"Memang tidak semua penegak hukum (bermain), tapi tidak bisa dipungkiri itu memang masih ada," kata Fauzi saat berbincang dengan detikcom, Kamis (9/8/2012).
Kegundahan hati Fauzi dituangkan dalam sebuah buku berjudul 'Pergulatan Hukum di Negeri Wani Piro'. Meski sebagai hakim, dia tidak risih mengakui jika di institusinya masih ada jual beli perkara.
SCROLL TO CONTINUE WITH CONTENT
Buku terbitan Leutikaprio yang berpusat di Yogyakarta ini, memiliki tebal 145 halaman dan berisi kumpulan artikel Fauzi yang terserak di berbagai media massa. Kemudian dikumpulkan berdasarkan tema yang senada hingga akhirnya menghasilkan tiga pokok pembahasan.
Bab I buku tersebut menyoroti problem pemberantasan korupsi. Bab II menelaah ekspektasi publik terhadap integritas dan kualitas hakim yang membumbung tinggi. Bab III menyajikan berbagai problematika hukum keluarga dan aspek hukum lainnya. Termasuk skeptisisme pelaku ekonomi terhadap kapabilitas hakim agama dalam menangani sengketa ekonomi syariah.

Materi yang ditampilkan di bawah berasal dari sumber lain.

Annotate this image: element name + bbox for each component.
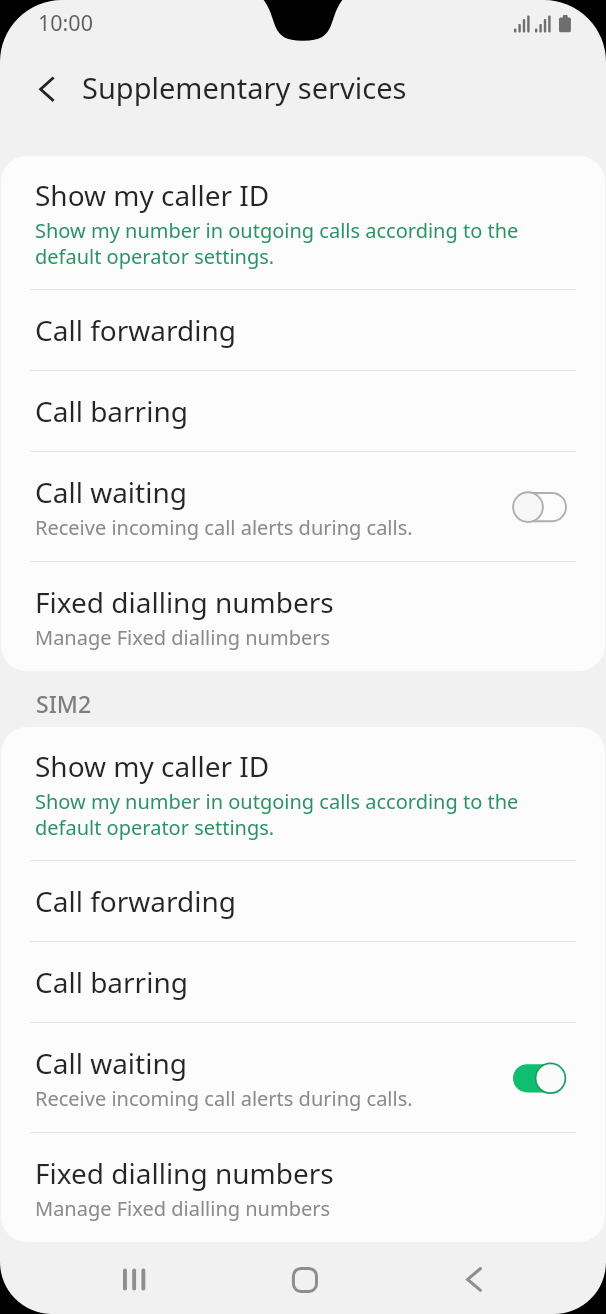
staticText: SIM2 xyxy=(36,688,92,719)
button[interactable]: Call waiting on xyxy=(512,1061,569,1095)
staticText: Call forwarding xyxy=(35,882,236,920)
button[interactable]: Home xyxy=(264,1255,345,1304)
staticText: Show my caller ID xyxy=(35,176,270,214)
staticText: Fixed dialling numbers xyxy=(35,583,334,621)
staticText: Fixed dialling numbers xyxy=(35,1154,334,1192)
staticText: Show my number in outgoing calls accordi… xyxy=(35,788,519,841)
staticText: Receive incoming call alerts during call… xyxy=(35,1085,413,1112)
staticText: Call barring xyxy=(35,963,188,1001)
button[interactable]: Fixed dialling numbers xyxy=(1,1133,605,1242)
staticText: Show my caller ID xyxy=(35,747,270,785)
button[interactable]: Call barring xyxy=(1,371,605,451)
staticText: Supplementary services xyxy=(82,68,407,107)
staticText: Call waiting xyxy=(35,473,187,511)
button[interactable]: Navigate up xyxy=(0,57,96,125)
button[interactable]: Call waiting xyxy=(1,452,605,561)
staticText: 10:00 xyxy=(38,8,93,37)
staticText: Manage Fixed dialling numbers xyxy=(35,624,331,651)
staticText: Call waiting xyxy=(35,1044,187,1082)
button[interactable]: Recent apps xyxy=(94,1255,175,1304)
button[interactable]: Call waiting off xyxy=(512,490,569,524)
staticText: Call barring xyxy=(35,392,188,430)
staticText: Call forwarding xyxy=(35,311,236,349)
staticText: Receive incoming call alerts during call… xyxy=(35,514,413,541)
staticText: Show my number in outgoing calls accordi… xyxy=(35,217,519,270)
button[interactable]: Call forwarding xyxy=(1,861,605,941)
staticText: Manage Fixed dialling numbers xyxy=(35,1195,331,1222)
button[interactable]: Call barring xyxy=(1,942,605,1022)
button[interactable]: Show my caller ID xyxy=(1,156,605,289)
button[interactable]: Show my caller ID xyxy=(1,727,605,860)
button[interactable]: Back xyxy=(433,1255,514,1304)
button[interactable]: Call waiting xyxy=(1,1023,605,1132)
button[interactable]: Fixed dialling numbers xyxy=(1,562,605,671)
button[interactable]: Call forwarding xyxy=(1,290,605,370)
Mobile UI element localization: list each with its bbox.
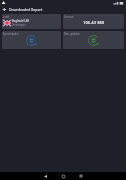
button[interactable]: Back <box>0 5 9 13</box>
staticText: Neu geladen <box>64 32 81 36</box>
staticText: Englisch (UK) <box>12 19 30 23</box>
staticText: Sprachpaket <box>3 32 19 36</box>
button[interactable]: Back <box>36 172 54 180</box>
button[interactable]: Recents <box>72 172 90 180</box>
button[interactable]: Sprachpaket <box>2 31 61 49</box>
staticText: 106.43 MB <box>83 20 104 26</box>
staticText: Vereinigtes <box>12 23 26 27</box>
button[interactable]: Version <box>63 14 124 29</box>
button[interactable]: Neu geladen <box>63 31 124 49</box>
staticText: Land <box>3 15 10 19</box>
button[interactable]: Land <box>2 14 61 29</box>
staticText: Downloaded Report <box>9 7 43 12</box>
staticText: Version <box>64 15 74 19</box>
button[interactable]: Home <box>54 172 72 180</box>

Buku ini telah diluncurkan di internal lembaga peradilan agama dalam rangka memperingati 130 tahun hari jadi Pengadilan Agama beberapa waktu lalu.
"Saat bicara permasalahan perkara di pengadilan, maka orang akan berpikir, wani piro?" ujar Fauzi.
"Kosakata wani piro itu untuk menggambarkan takaran harga diri hukum juga autokritik terhadap penegak hukum supaya introspeksi sebelum dikoreksi oleh publik," tandas Fauzi.
'Wani Piro' atau yang berarti 'Berani Bayar Berapa' selama ini menjadi sindiran di kalangan penegak hukum. Belakangan juga menjadi tagline iklan rokok yang wira-wiri tayang di televisi.